Liebe Leserin, lieber Leser,
Untersuchungen des Institutes für Demoskopie in Allensbach liefern in bezug auf die Naturheilkunde beständig gute Werte: Seit Jahren äußern sich rund 80 Prozent der Bevölkerung „positiv“ über Naturheilverfahren oder empfinden bei diesem Begriff spontane Sympathie.
Was die Verankerung der Naturheilkunde im Gesundheitswesen anbelangt, sieht es dagegen völlig anders aus. Der „Expertenkreis Naturmedizin“, ein Arbeitskreis von Wissenschaftlern und Ärzten, konnte in einer Umfrage unter 36 deutschen Universitäten mit medizinischer Fakultät herausfinden, daß lediglich zwei über einen Lehrstuhl für Naturheilkunde verfügen (FU Berlin und Ulm), nur 22 Universitäten ein naturheilkundliches Lehrangebot unterbreiten und an zwölf Universitäten überhaupt keine entsprechenden Veranstaltungen stattfinden. Daß Ernährungsmedizin und Bewegungstherapie Teil der Naturheilkunde sind, scheint völlig unbekannt.

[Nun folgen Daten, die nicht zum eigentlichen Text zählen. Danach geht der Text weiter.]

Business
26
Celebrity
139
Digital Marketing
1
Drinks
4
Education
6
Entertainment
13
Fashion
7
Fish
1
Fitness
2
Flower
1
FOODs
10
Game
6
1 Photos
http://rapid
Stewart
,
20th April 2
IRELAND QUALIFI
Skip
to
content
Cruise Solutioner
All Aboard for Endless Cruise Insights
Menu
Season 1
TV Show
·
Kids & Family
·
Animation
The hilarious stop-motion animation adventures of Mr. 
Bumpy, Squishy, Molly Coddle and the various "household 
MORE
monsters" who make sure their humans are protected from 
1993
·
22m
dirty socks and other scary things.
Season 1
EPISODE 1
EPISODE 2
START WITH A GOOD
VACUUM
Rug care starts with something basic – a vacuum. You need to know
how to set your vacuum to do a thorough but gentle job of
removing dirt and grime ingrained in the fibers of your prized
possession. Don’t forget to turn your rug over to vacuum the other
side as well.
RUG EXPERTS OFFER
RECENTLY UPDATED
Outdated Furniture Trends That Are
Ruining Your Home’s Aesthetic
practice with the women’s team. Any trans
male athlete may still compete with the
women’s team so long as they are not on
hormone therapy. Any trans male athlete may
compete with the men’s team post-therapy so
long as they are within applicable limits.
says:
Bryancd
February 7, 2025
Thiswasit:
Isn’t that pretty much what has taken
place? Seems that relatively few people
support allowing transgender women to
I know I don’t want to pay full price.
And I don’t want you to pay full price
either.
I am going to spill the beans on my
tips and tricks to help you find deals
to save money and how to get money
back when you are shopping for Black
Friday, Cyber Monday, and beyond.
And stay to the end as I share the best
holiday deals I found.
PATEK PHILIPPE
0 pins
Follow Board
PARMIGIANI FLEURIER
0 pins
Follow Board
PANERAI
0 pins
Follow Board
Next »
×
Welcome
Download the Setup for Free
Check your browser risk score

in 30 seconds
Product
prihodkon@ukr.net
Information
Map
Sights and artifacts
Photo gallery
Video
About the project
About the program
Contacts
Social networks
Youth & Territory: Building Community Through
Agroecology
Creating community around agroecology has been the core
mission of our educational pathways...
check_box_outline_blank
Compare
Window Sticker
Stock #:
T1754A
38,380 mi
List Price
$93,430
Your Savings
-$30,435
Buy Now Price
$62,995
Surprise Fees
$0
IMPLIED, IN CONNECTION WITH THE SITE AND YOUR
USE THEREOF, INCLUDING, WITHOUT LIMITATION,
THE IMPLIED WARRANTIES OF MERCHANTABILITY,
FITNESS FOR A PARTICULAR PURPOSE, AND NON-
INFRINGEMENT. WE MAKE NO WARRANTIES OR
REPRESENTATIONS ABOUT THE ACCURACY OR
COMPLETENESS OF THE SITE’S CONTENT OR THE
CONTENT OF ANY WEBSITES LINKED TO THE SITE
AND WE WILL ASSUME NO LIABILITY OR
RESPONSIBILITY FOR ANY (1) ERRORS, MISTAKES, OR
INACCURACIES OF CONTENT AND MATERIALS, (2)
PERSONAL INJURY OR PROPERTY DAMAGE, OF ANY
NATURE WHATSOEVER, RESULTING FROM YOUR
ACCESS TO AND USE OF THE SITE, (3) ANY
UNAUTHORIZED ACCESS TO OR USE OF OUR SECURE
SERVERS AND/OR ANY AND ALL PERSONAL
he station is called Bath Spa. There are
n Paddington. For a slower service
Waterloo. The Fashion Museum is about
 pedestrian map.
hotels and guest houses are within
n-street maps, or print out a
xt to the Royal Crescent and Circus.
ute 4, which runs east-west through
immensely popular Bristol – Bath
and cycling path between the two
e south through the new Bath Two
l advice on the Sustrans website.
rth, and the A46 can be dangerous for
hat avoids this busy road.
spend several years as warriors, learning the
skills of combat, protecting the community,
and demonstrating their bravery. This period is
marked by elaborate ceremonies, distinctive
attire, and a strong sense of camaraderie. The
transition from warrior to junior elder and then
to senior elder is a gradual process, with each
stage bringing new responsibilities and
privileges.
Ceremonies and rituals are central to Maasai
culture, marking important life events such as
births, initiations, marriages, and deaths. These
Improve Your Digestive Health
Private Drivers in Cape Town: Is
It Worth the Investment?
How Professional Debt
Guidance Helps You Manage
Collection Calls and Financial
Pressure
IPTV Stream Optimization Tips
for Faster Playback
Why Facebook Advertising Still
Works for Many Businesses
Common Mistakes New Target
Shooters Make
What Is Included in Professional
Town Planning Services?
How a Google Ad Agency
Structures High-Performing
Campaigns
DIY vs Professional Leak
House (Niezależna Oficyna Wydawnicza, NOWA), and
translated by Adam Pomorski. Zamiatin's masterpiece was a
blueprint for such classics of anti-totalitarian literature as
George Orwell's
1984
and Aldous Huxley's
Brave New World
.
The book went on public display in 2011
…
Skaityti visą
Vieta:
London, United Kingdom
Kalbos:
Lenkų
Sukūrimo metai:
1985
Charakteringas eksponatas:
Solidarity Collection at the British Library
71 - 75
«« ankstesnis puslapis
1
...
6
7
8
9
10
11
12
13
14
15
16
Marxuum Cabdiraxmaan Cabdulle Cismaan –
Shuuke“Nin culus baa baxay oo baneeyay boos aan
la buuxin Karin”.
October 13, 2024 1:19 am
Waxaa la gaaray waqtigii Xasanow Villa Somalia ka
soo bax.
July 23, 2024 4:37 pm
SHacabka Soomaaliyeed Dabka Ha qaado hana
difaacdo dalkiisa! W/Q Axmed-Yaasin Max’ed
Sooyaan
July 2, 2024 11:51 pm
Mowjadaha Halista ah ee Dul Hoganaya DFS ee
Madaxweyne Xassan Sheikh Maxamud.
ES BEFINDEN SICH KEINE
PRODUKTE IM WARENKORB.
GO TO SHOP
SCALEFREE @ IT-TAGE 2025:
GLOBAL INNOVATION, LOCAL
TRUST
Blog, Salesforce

Eigenartig widersprüchlich ist auch die Umfrage unter Studenten: Beim Begriff „Naturheilkunde“ denken 96 Prozent an Akupunktur, gut 70 Prozent an Homöopathie. Nur elf Prozent wissen, daß es eine Phytotherapie, also eine wissenschaftlich erforschte Heilpflanzentherapie gibt. Obwohl Studenten prinzipiell großes Interesse an Naturheilverfahren signalisieren, ist die Beteiligung an den wenigen universitären Angeboten dürftig. Bei Ärzten sieht es nicht anders aus: Die Zahl der Teilnehmer an Kursen zur Erlangung der Zusatzbezeichnung nimmt seit Jahren kontinuierlich ab. Naturheilkunde stark im Kommen? Seit Jahren höre ich diese Botschaft – doch, allein, mir fehlt der Glaube …
Der „Expertenkreis Naturmedizin“ möchte deshalb als ersten Schritt erreichen, wenigstens den bereits erforschten naturheilkundlichen Arzneimitteln eine höhere Anerkennung in der wissenschaftlichen Medizin zu verschaffen. Ferner sollen die Untersuchung naturheilkundlicher Verfahren weiter vorangetrieben und das Lehrangebot an den Universitäten verbessert werden.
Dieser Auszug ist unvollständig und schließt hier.